隼人先輩は顎に手を当てて、俺をじっと見る。
 真剣に考えてくれているのか。

「まぁ、とにかくあれだね。もやもやしてるなら、相手に直接聞いてみた方がいいかもね! まぁ、俺の勘だけど、相手も陽向のことをかなり意識してると思うよ。恋の人としてね」
「お互いに、恋とかそういうのではなくて……」

 俺がそう言うと、先輩はニヤッとした。

 叶人が俺を〝恋の人〟として意識しているのはありえないと思う。でも、聞いた方がいいのは、先輩の言う通りだよな――。

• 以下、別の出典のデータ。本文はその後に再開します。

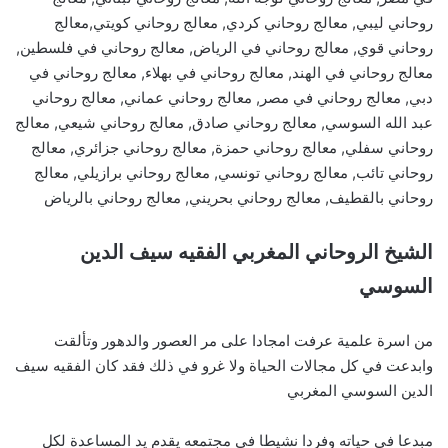
روحاني ليبي, معالج روحاني كردي, معالج روحاني كويتي,معالج
روحاني قوي, معالج روحاني في الرياض, معالج روحاني في فلسطين,
معالج روحاني في الهند, معالج روحاني في بهلاء, معالج روحاني في
دبي, معالج روحاني في مصر, معالج روحاني عماني, معالج روحاني
عبد الله السوسي, معالج روحاني صادق, معالج روحاني شيعي, معالج
روحاني سفلي, معالج روحاني حمزة, معالج روحاني جزائري, معالج
روحاني تائب, معالج روحاني تونسي, معالج روحاني برازيلي, معالج
روحاني بالقطيف, معالج روحاني بحريني, معالج روحاني بالرياض
الشيخ الروحاني المغربي الفقيه سيف الدين
السوسي
من اسرة علمية عرفت امجادا على مر العصور والدهور وتألقت
وابدعت في كل مجالات الحياة ولا غرو في ذلك فقد كان الفقيه سيف
الدين السوسي المغربي
مبدعا في حياته وفردا نشيطا في مجتمعه يقدم يد المساعدة لكل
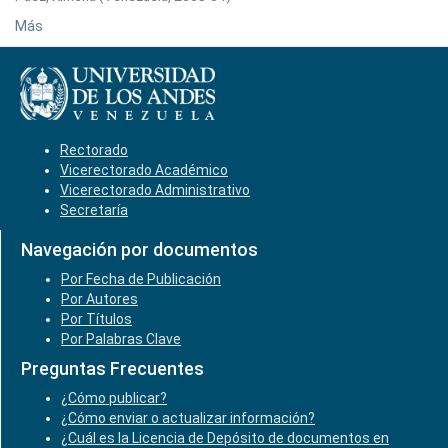
Más
Rectorado
Vicerectorado Académico
Vicerectorado Administrativo
Secretaría
Navegación por documentos
Por Fecha de Publicación
Por Autores
Por Títulos
Por Palabras Clave
Preguntas Frecuentes
¿Cómo publicar?
¿Cómo enviar o actualizar información?
¿Cuál es la Licencia de Depósito de documentos en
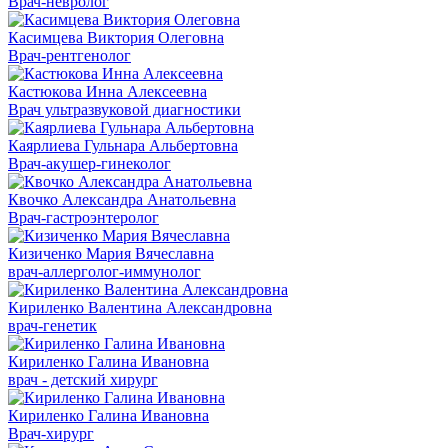
Врач-невролог
Касимцева Виктория Олеговна
Врач-рентгенолог
Кастюкова Инна Алексеевна
Врач ультразвуковой диагностики
Каярлиева Гульнара Альбертовна
Врач-акушер-гинеколог
Квочко Александра Анатольевна
Врач-гастроэнтеролог
Кизиченко Мария Вячеславна
врач-аллерголог-иммунолог
Кириленко Валентина Александровна
врач-генетик
Кириленко Галина Ивановна
врач - детский хирург
Кириленко Галина Ивановна
Врач-хирург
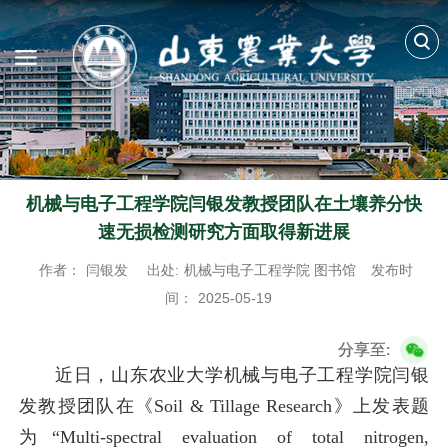
机械与电子工程学院闫银发教授团队在土壤养分快
速无损检测研究方面取得新进展
作者：
闫银发
出处:
机械与电子工程学院 图书馆
发布时
间：
2025-05-19
分享至:
近日，山东农业大学机械与电子工程学院闫银
发教授团队在《Soil & Tillage Research》上发表题
为“Multi-spectral evaluation of total nitrogen,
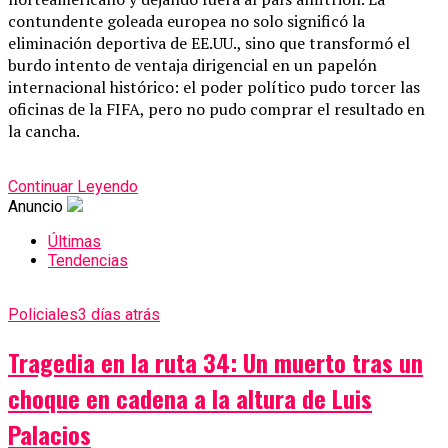
contundente goleada europea no solo significó la
eliminación deportiva de EE.UU., sino que transformó el
burdo intento de ventaja dirigencial en un papelón
internacional histórico: el poder político pudo torcer las
oficinas de la FIFA, pero no pudo comprar el resultado en
la cancha.
Continuar Leyendo
Anuncio
Últimas
Tendencias
Policiales
3 días atrás
Tragedia en la ruta 34: Un muerto tras un
choque en cadena a la altura de Luis
Palacios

 今日この後、叶人に直接聞いてみるかな。俺のこと実際好きか、嫌いか。
 聞いてから聞かなければよかった的な返事が叶人から来ても嫌だな。

 あれこれ考えていると、コーヒーを飲んでいた最後の客が「お願いします」と、会計をしに来た。

 店は閉店した。店長含め三人で後片付けをし、ハンガーに黒いエプロンを掛けている時。

隼人先輩が耳元で「陽向、恋してるか確認する方法はハグをしてみるんだ。恋をしていれば陽向も相手もドキドキする。恋の一歩手前で、あともう少しの場合もハグによって相手を意識させることができる可能性もある。まぁ、それは確実ではなくて、俺の経験からのアドバイスだけどな」と囁いてきた。経験からのアドバイス……たしかに隼人先輩のようにカッコイイ人にハグされれば、恋に落ちる相手も多いだろう。先輩は経験豊富だな。

 というか、叶人とハグ!?

 叶人とは小さい頃から一緒にいるけれど、記憶の中では、手を繋いだことすらなくて触れたことは一度もない。叶人からは無理っぽいから、そうなると自分からハグを?

 いや、別にしなくてもいいんだけど。だけどちょっとしてみたい気もする。どんな感じなんだろうか――。

 カフェから出ると、叶人に『今から白いプリン渡したいから行くね』と連絡する。俺は叶人のことを100パーセントずっと考えながら、叶人の家に向かった。